Exercise details:
Leaving out the pictures, please retype each record exactly.

Information shown:

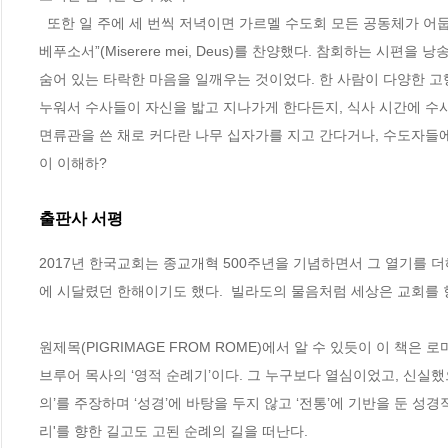
  또한 일 주에 세 번씩 저녁이면 가르멜 수도회 모든 공동체가 어둡고 큰 회랑에 모여 시편51편(가톨릭성경에서는50편),“ 하나님이여 내게 은혜를 
베푸소서”(Miserere mei, Deus)를 찬양했다. 참회하는 시편
숨어 있는 타락한 마음을 일깨우는 것이었다. 한 사람이 다양한 고
누워서 수사들이 자신을 밟고 지나가게 한다든지, 식사 시간에 수사
면류관을 쓴 채로 커다란 나무 십자가를 지고 간다거나, 수도자들에게 
이 이해하?
출판사 서평
2017년 한국교회는 종교개혁 500주년을 기념하면서 그 열기를 
에 시달렸던 한해이기도 했다.  빌라도의 물음처럼 세상은 교회를 향하여 
원제목(PIGRIMAGE FROM ROME)에서 알 수 있듯이 이 책
브루어 목사의 ‘영적 순례기’이다. 그 누구보다 열심이었고, 신실
의’를 주장하며 ‘성경’에 바탕을 두지 않고 ‘전통’에 기반을 둔 성경
리'를 향한 길고도 고된 순례의 길을 떠난다. 
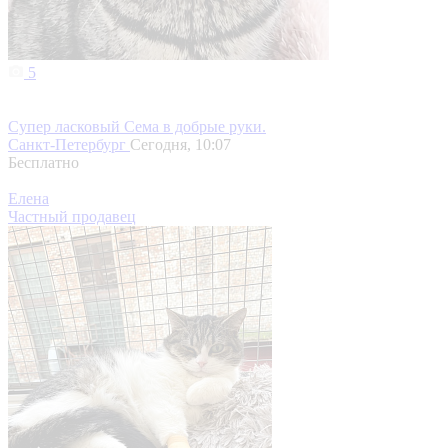
5
Супер ласковый Сема в добрые руки.
Санкт-Петербург
Сегодня, 10:07
Бесплатно
Елена
Частный продавец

Written solution:
  또한 일 주에 세 번씩 저녁이면 가르멜 수도회 모든 공동체가 어둡고 큰 회랑에 모여 시편51편(가톨릭성경에서는50편),“ 하나님이여 내게 은혜를 
베푸소서”(Miserere mei, Deus)를 찬양했다. 참회하는 시편
숨어 있는 타락한 마음을 일깨우는 것이었다. 한 사람이 다양한 고
누워서 수사들이 자신을 밟고 지나가게 한다든지, 식사 시간에 수사
면류관을 쓴 채로 커다란 나무 십자가를 지고 간다거나, 수도자들에게 
이 이해하?
출판사 서평
2017년 한국교회는 종교개혁 500주년을 기념하면서 그 열기를 
에 시달렸던 한해이기도 했다.  빌라도의 물음처럼 세상은 교회를 향하여 
원제목(PIGRIMAGE FROM ROME)에서 알 수 있듯이 이 책
브루어 목사의 ‘영적 순례기’이다. 그 누구보다 열심이었고, 신실
의’를 주장하며 ‘성경’에 바탕을 두지 않고 ‘전통’에 기반을 둔 성경
리'를 향한 길고도 고된 순례의 길을 떠난다. 
5
Супер ласковый Сема в добрые руки.
Санкт-Петербург
Сегодня, 10:07
Бесплатно
Елена
Частный продавец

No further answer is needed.